His nose had been broken in childhood from the accidental whack of a hurley, so now it had a small bump in the bridge that she decided gave it character.

His mouth was wide, his cheeks ruddy and burnished from year-round swimming.

Little creases radiated from the outer corners of his eyes.

And when he smiled, which was often, she melted.

It was a thing of glory, a crooked grin with a kind of bashful quality to it that sent happiness into all areas and transformed his face into an adorable thing that she wanted to press between her hands and kiss fervently – and she did, anytime they were alone.

His smile caused butterflies to rise inside her and flutter madly.

His smile had been the reason, on the night they’d met in a busy Dublin pub, she’d accepted his offer to carry her tray of drinks back to her table.

In the city for a friend’s stag party, only his third time ever in the capital.

‘Complete culchie,’ he’d said, laughing, and something – the laugh, the merriment of him, the careful way he’d set down the tray and said a cheerful hello to her gang – something about him had found her tapping her number into his phone when he’d asked.

She’d been certain she wouldn’t hear any more from him – stag parties tended to blot out memories – but she had heard, late the very next morning.

It’s the culchie, he’d said. A bit worse for wear, and in dire need of food, and their lunch date in the little Italian bistro she’d directed him to had lasted three hours.

In that time he’d told her he was a chef, still living in the seaside village where he’d grown up, and working in a busy restaurant in the nearby town.

He had an older brother and no sister, and he was hopeless at DIY, and his favourite ice-cream was mint chocolate chip, and he loved music but couldn’t sing, and he’d learnt to swim before he started school.

They clicked. He made her laugh. He seemed impressed that she was a yoga teacher, and asked lots of questions about it.

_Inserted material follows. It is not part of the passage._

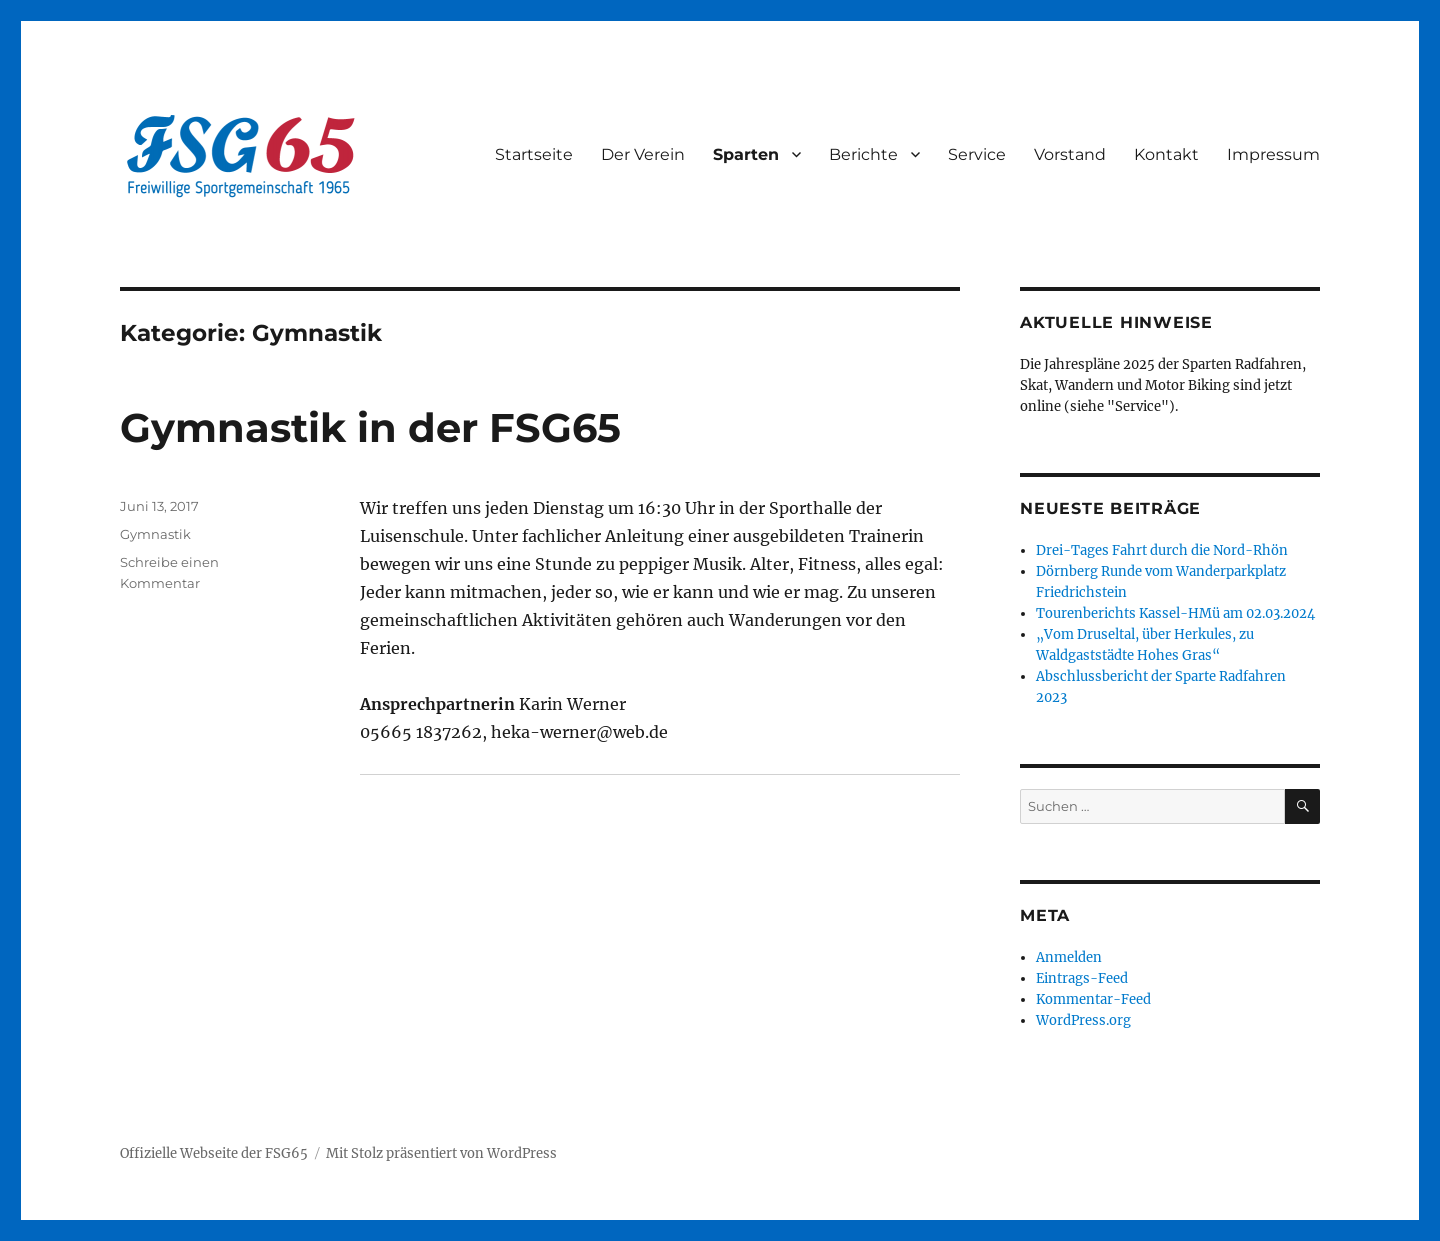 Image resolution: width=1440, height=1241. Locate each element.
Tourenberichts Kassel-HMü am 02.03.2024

Her vegetarianism amused him – he himself, he told her, was a proud omnivore, nothing he wouldn’t try.

By the time he was leaving, she was smitten. When he leant in to kiss her goodbye her heart leapt, just the brush of his lips on her cheek leaving her wanting more, much more, and she couldn’t wait to see him again.

He’s the other side of the country, her friends had said, when she’d reported on the lunch.

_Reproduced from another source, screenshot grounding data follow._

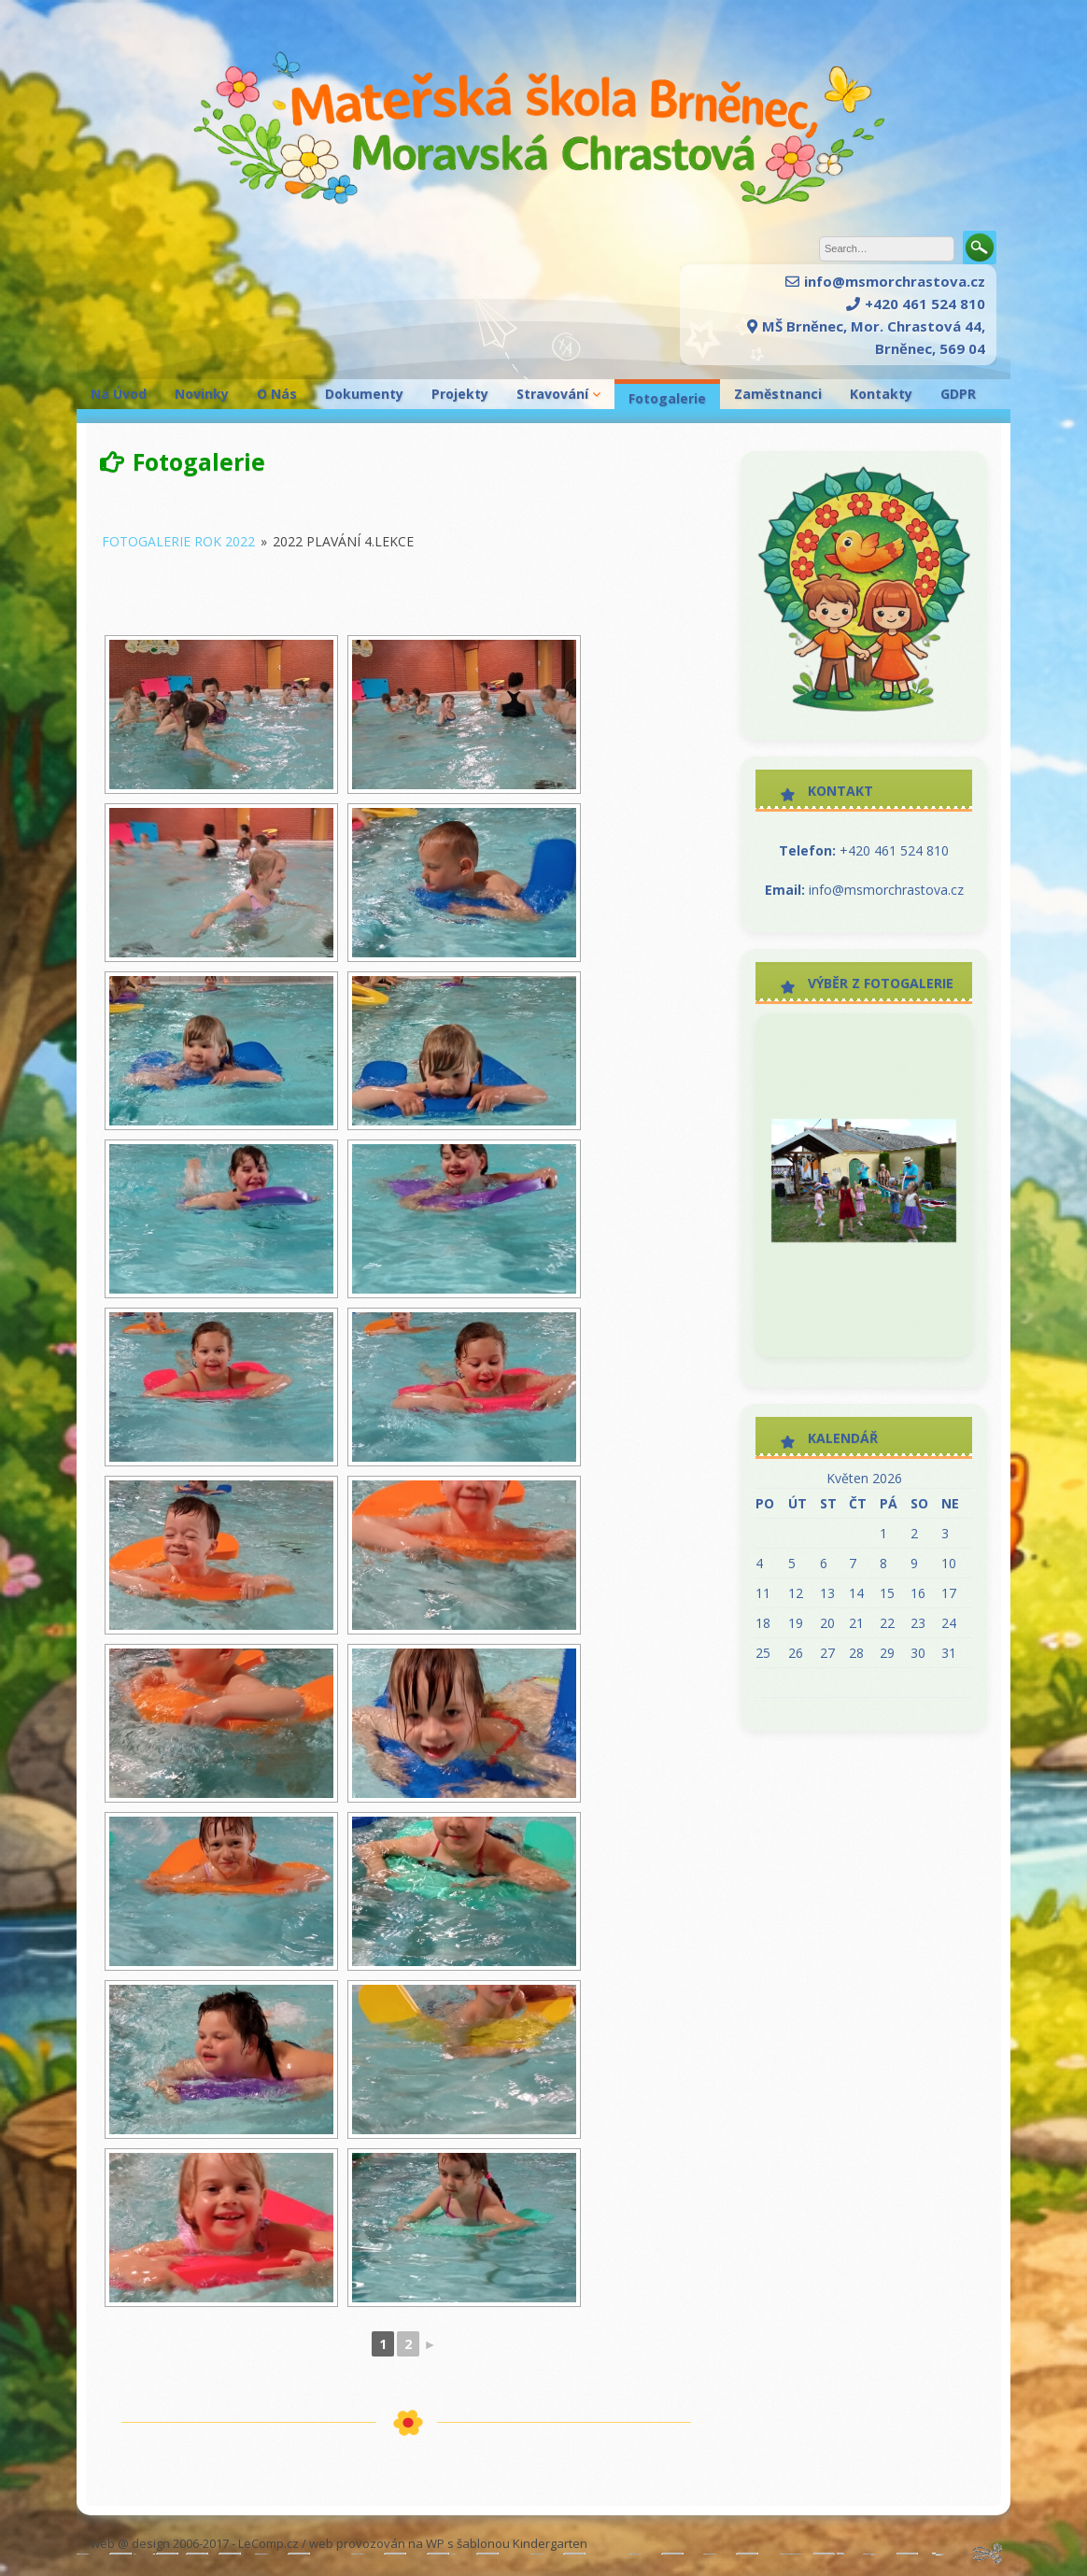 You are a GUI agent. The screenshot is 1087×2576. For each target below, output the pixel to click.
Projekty (459, 394)
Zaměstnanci (778, 394)
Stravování (552, 394)
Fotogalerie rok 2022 (178, 541)
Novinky (202, 394)
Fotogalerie (667, 398)
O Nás (277, 394)
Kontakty (881, 394)
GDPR (958, 394)
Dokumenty (364, 394)
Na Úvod (119, 394)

Do you really want to do a long-distance thing, Lydia?

The answer to that, of course, was no. A long-distance relationship was definitely not what she wanted – she’d rather meet him every day, or at least every second one – but she’d take it over never seeing him again, and so it had begun.

Over the following weeks of long phone calls and snatched weekends – happily, both their work schedules gave them Sundays and Mondays off – they’d nurtured the precious thing they’d coaxed into being, and infatuation had quickly grown into love, and here they were.

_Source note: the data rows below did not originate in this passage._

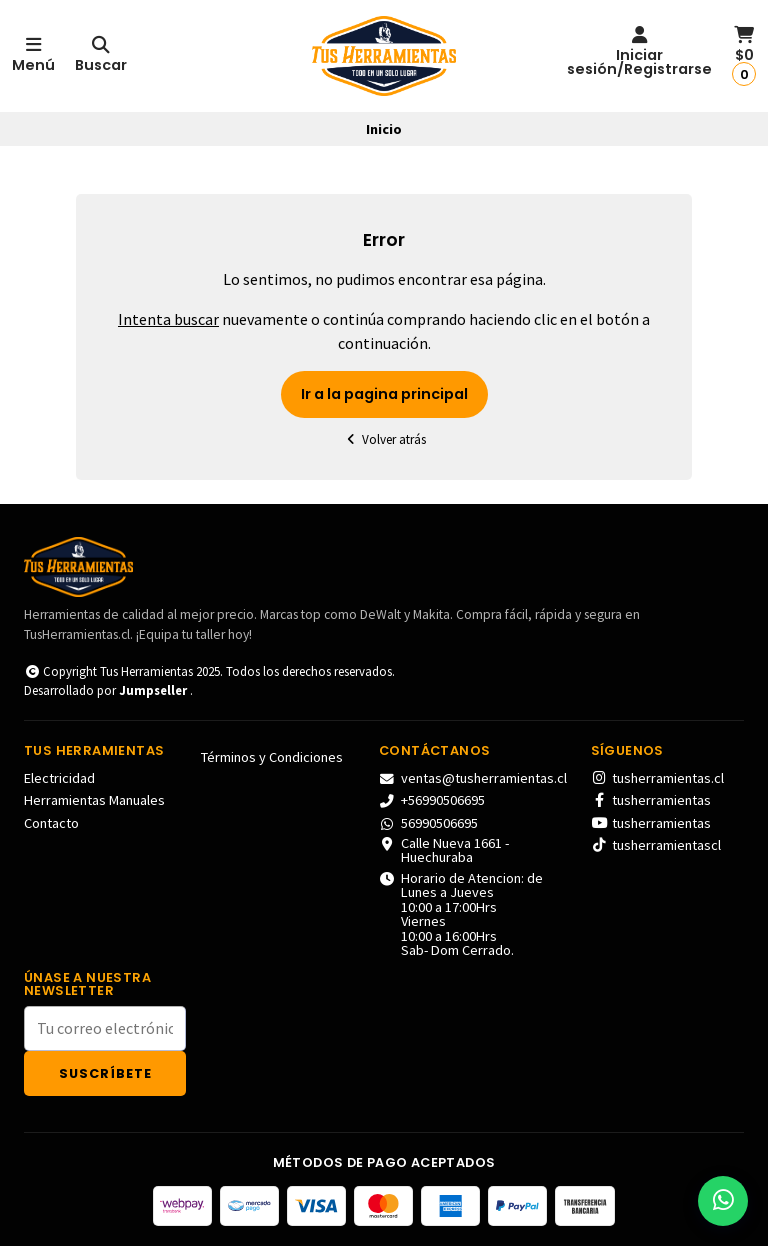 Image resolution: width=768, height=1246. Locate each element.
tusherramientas (651, 800)
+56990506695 (432, 800)
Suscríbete (105, 1073)
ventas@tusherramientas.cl (473, 778)
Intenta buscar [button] (168, 319)
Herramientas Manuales (94, 800)
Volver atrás (384, 439)
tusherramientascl (656, 845)
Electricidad (59, 778)
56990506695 (428, 823)
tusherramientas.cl (657, 778)
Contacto (51, 823)
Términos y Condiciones (272, 757)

‘Now,’ he said, turning down a lane on the coast side of the road. It was a mix of gravel and packed earth, barely wide enough for two cars to pass, a strip of grass running along its middle. Was he taking her to another beach, after just having left one?

He wasn’t. They rounded a bend and the lane petered out beside a set of rusting metal gates on the left.

Damien pulled up at the gates and switched off the engine, and Lydia looked out at a big old ivy-covered two-storey house set at an angle to the lane at the end of a short curved gravel driveway.

The gates were closed, briars and more ivy clambering along the dry-stone pillars that anchored them.

She saw gaps in the roof tiles of the house, and greenery climbing from chimneys, and glass missing from several of its windows.

The front door, black paint peeling, had a broken fanlight above it.

Sad, she thought, to let such an impressive building go to rack and ruin like that.

‘I need you to come with me,’ Damien said.

She turned and saw the excitement in him, the shine in his eyes, the smile that was on the cusp of forming. ‘What are you up to?’